"The gully was confoundedly steep. I had to dig in with both feet and my fingers. If it had been any steeper I would have used my teeth."

Langdon sat up, knocked the ash out of the bowl of his pipe, and reloaded it with fresh tobacco.

"Bruce, that's the biggest grizzly in the Rocky Mountains!"

"He'd 'a' made a fine rug in your den, Jimmy—if yo'r gun hadn't 'appened to 'ave been under you."

"And I'm going to have him in my den before I finish," declared Langdon. "I've made up my mind. We'll make a permanent camp here. I'm going to get that grizzly if it takes all summer. I'd rather have him than any other ten bears in the Firepan Range. He was a nine-footer if an inch. His head was as big as a bushel basket, and the hair on his shoulders was four inches long. I don't know that I'm sorry I didn't kill him. He's hit, and he'll surely fight say. There'll be a lot of fun in getting him."

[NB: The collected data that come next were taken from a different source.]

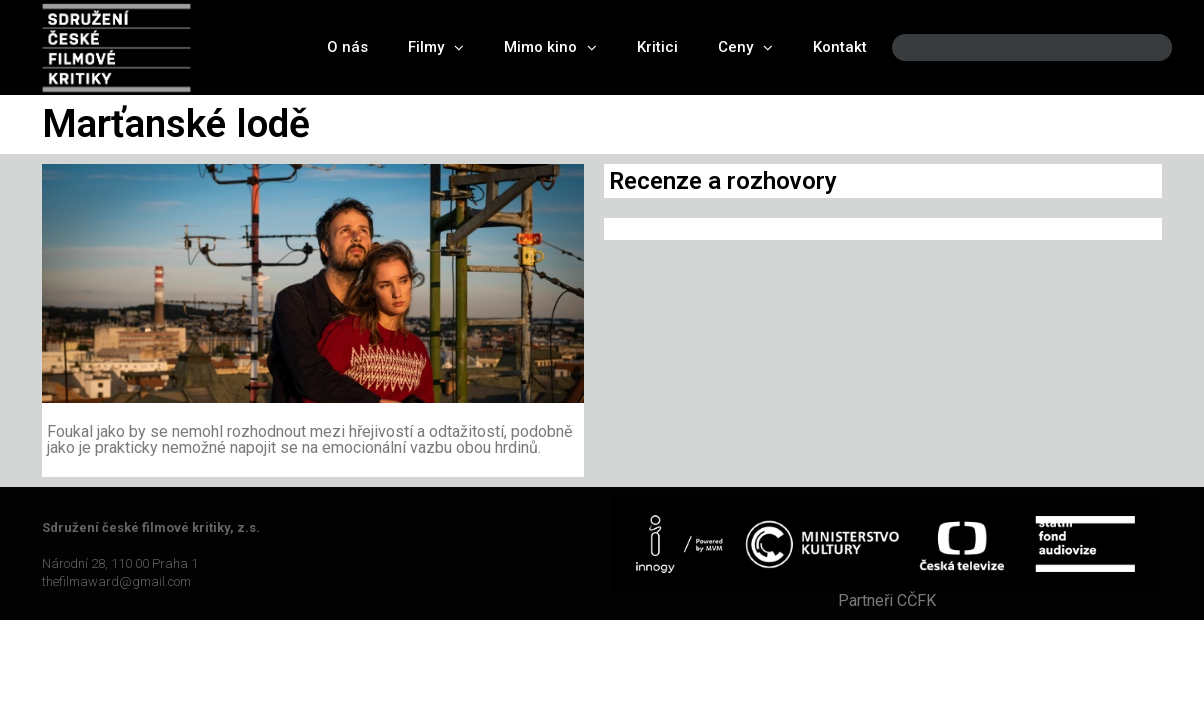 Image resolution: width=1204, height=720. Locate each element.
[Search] (1140, 47)
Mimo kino (550, 47)
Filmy (436, 47)
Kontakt (840, 47)
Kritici (657, 47)
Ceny (745, 47)
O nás (347, 47)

"There will that," agreed Bruce, "'specially if you meet 'im again during the next week or so, while he's still sore from the bullets. Better not have the gun under you then, Jimmy!"

"What do you say to making this a permanent camp?"

"Couldn't be better. Plenty of fresh meat, good grazing, and fine water." After a moment he added: "He was hit pretty hard. He was bleedin' bad at the summit."

In the firelight Langdon began cleaning his rifle.

"You think he may clear out—leave the country?"